Dedham Vale lies along the River Stour, which forms the border of Suffolk to the north with Essex to the south, and in particular the short stretch of the river's valley area between Manningtree and Smallbridge Farm, a mile east of Bures. It includes the village of Dedham in Essex, from which it takes its name.

The Vale is renowned for its beauty and the inspiration it has given to artists. (It is a designated 'Area of Outstanding Natural Beauty'). Dedham Vale comprises It is part of the area known since the artist's lifetime as Constable Country, as it was made famous by the paintings of John Constable. Among many other works of the area is his 1802 painting Dedham Vale in the Victoria and Albert Museum in London.[1]

Land use

Dedham Vale supports a viable and diverse agriculture with a mix of farm sizes. The majority of the land in the valley is still farmed despite development pressures. Farming is the primary tool for supporting the area's landscape and wildlife. In Arger Fen (designated a 'Site of Special Scientific Interest') are areas of ancient woodland, meadow and fen.[2]

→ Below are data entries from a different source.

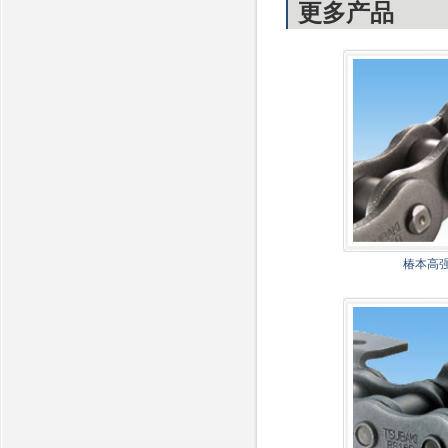
更多产品
椿本高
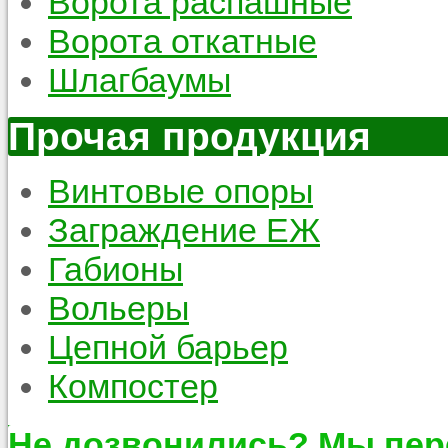
Ворота распашные
Ворота откатные
Шлагбаумы
Прочая продукция
Винтовые опоры
Заграждение ЕЖ
Габионы
Вольеры
Цепной барьер
Компостер
Не дозвонились? Мы пер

Throughout the valley Eocene and glacial deposits overlay chalk deposited during the Cretaceous period. London Clay and sands are often exposed on the valley sides as the river and its tributaries cut through the deposits. The composition of these layers and where they occur is paramount in determining what species will grow, which habitats can occur and how the area is farmed.


Wildfowl on River Stour

The River Stour is the key landscape focus for the valley, its course is defined by bank-side trees and wet meadows. It supports a variety of riparian (river) habitats.

The valley floor has a large areas of functioning floodplain. Water quality is good, meeting levels demanded in regulations. The catchment meets sustainable demands for water supply, flood control and recreational use, whilst retaining an unspoilt character and healthy ecosystem.

The river has become an important method of controlling water levels both in the surrounding countryside and irrigating crops.

Human influence

Humans have had a great influence on the landscape including building isolated settlements, transport links and churches. Agricultural workers divided up the land to plant crops, grow timber and graze animals.

The landscape continues to change as changing agricultural practices, increased leisure time and an awareness of environmental concerns all contribute to development of the Stour valley.